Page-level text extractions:
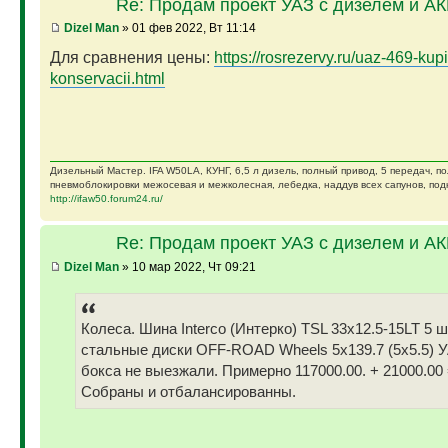
Re: Продам проект УАЗ с дизелем и А
Dizel Man
» 01 фев 2022, Вт 11:14
Для сравнения цены:
https://rosrezervy.ru/uaz-469-kupi
konservacii.html
Дизельный Мастер. IFA W50LA, КУНГ, 6,5 л дизель, полный привод, 5 передач, п
пневмоблокировки межосевая и межколесная, лебедка, наддув всех сапунов, подк
http://ifaw50.forum24.ru/
Re: Продам проект УАЗ с дизелем и А
Dizel Man
» 10 мар 2022, Чт 09:21
Колеса. Шина Interco (Интерко) TSL 33x12.5-15LT 5 
стальные диски OFF-ROAD Wheels 5x139.7 (5x5.5) У
бокса не выезжали. Примерно 117000.00. + 21000.00 
Собраны и отбалансированны.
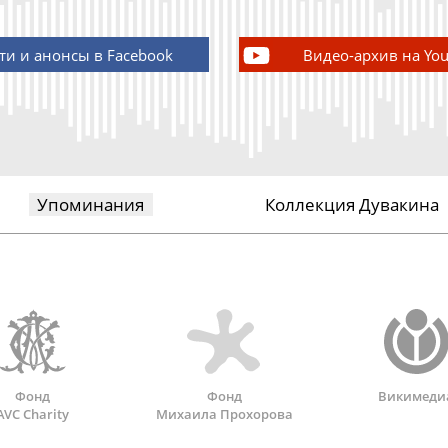
ти и анонсы в Facebook
Видео-архив на Yo
Упоминания
Коллекция Дувакина
Фонд
Фонд
Викимеди
AVC Charity
Михаила Прохорова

◆ YOUR ASSIGNMENT ◆
Set down exactly, from the line that contains "Собраны и отбалансированны." through the last line of the data, each line as it stands, and leave the pictures out.

◆ ANSWER TO THIS PROBLEM ◆
Собраны и отбалансированны.
ти и анонсы в Facebook
Видео-архив на Yo
Упоминания
Коллекция Дувакина
Фонд
Фонд
Викимеди
AVC Charity
Михаила Прохорова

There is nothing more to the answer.